■ What needs to be done ■
All lines holding the word "that" are to be copied from the records beneath.

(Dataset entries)
☆ ☆ ☆ ☆ ☆
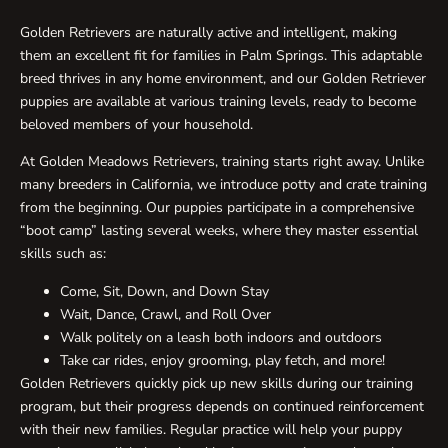
Golden Retrievers are naturally active and intelligent, making
them an excellent fit for families in Palm Springs. This adaptable
breed thrives in any home environment, and our Golden Retriever
puppies are available at various training levels, ready to become
beloved members of your household.
At Golden Meadows Retrievers, training starts right away. Unlike
many breeders in California, we introduce potty and crate training
from the beginning. Our puppies participate in a comprehensive
“boot camp” lasting several weeks, where they master essential
skills such as:
Come, Sit, Down, and Down Stay
Wait, Dance, Crawl, and Roll Over
Walk politely on a leash both indoors and outdoors
Take car rides, enjoy grooming, play fetch, and more!
Golden Retrievers quickly pick up new skills during our training
program, but their progress depends on continued reinforcement
with their new families. Regular practice will help your puppy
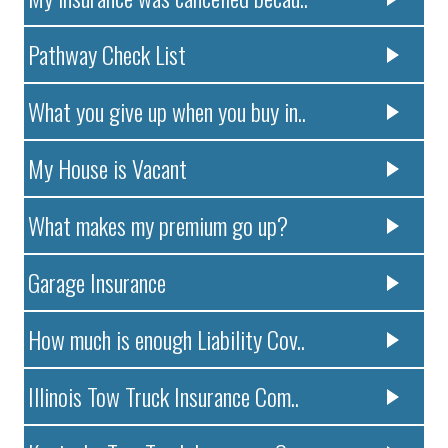
Pathway Check List
What you give up when you buy in..
My House is Vacant
What makes my premium go up?
Garage Insurance
How much is enough Liability Cov..
Illinois Tow Truck Insurance Com..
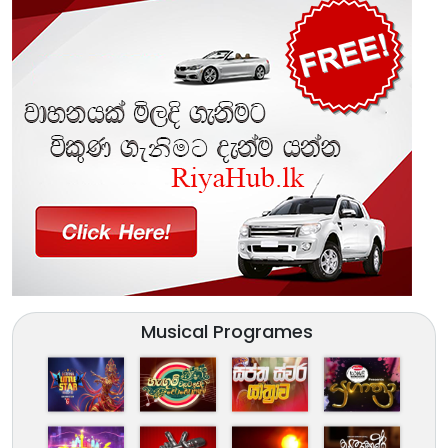
Musical Programes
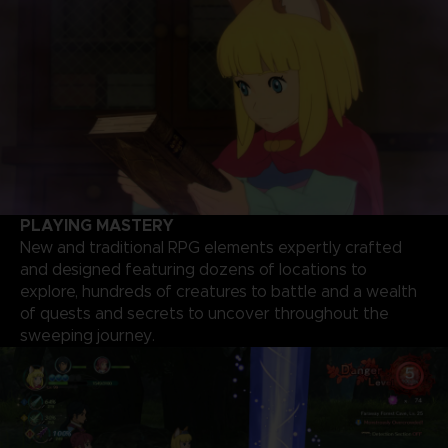
PLAYING MASTERY
New and traditional RPG elements expertly crafted
and designed featuring dozens of locations to
explore, hundreds of creatures to battle and a wealth
of quests and secrets to uncover throughout the
sweeping journey.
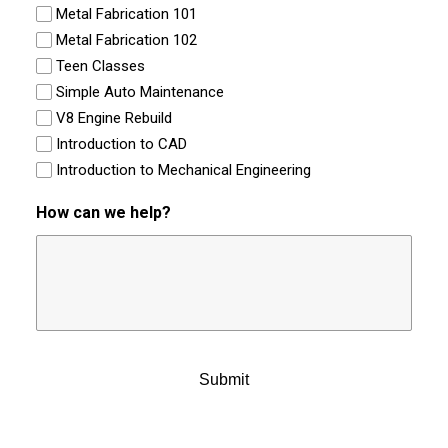
Metal Fabrication 101
Metal Fabrication 102
Teen Classes
Simple Auto Maintenance
V8 Engine Rebuild
Introduction to CAD
Introduction to Mechanical Engineering
How can we help?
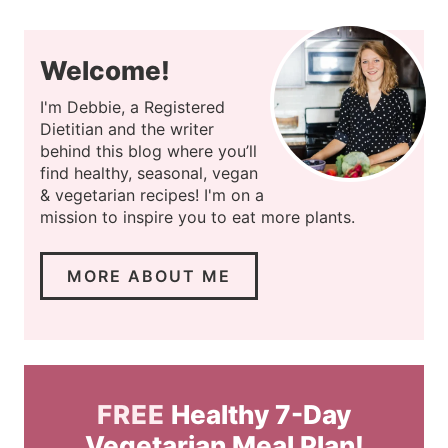
Welcome!
I'm Debbie, a Registered
Dietitian and the writer
behind this blog where you’ll
find healthy, seasonal, vegan
& vegetarian recipes! I'm on a
mission to inspire you to eat more plants.
MORE ABOUT ME
FREE
Healthy 7-Day
Vegetarian Meal Plan!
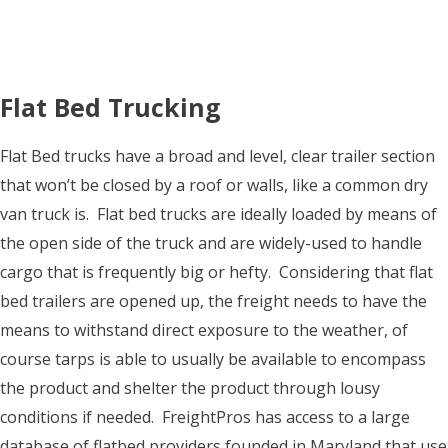
Flat Bed Trucking
Flat Bed trucks have a broad and level, clear trailer section
that won’t be closed by a roof or walls, like a common dry
van truck is. Flat bed trucks are ideally loaded by means of
the open side of the truck and are widely-used to handle
cargo that is frequently big or hefty. Considering that flat
bed trailers are opened up, the freight needs to have the
means to withstand direct exposure to the weather, of
course tarps is able to usually be available to encompass
the product and shelter the product through lousy
conditions if needed. FreightPros has access to a large
database of flatbed providers founded in Maryland that use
☆ ☆ ☆ ☆ ☆
■ Output for this task ■
that won’t be closed by a roof or walls, like a common dry
cargo that is frequently big or hefty. Considering that flat
database of flatbed providers founded in Maryland that use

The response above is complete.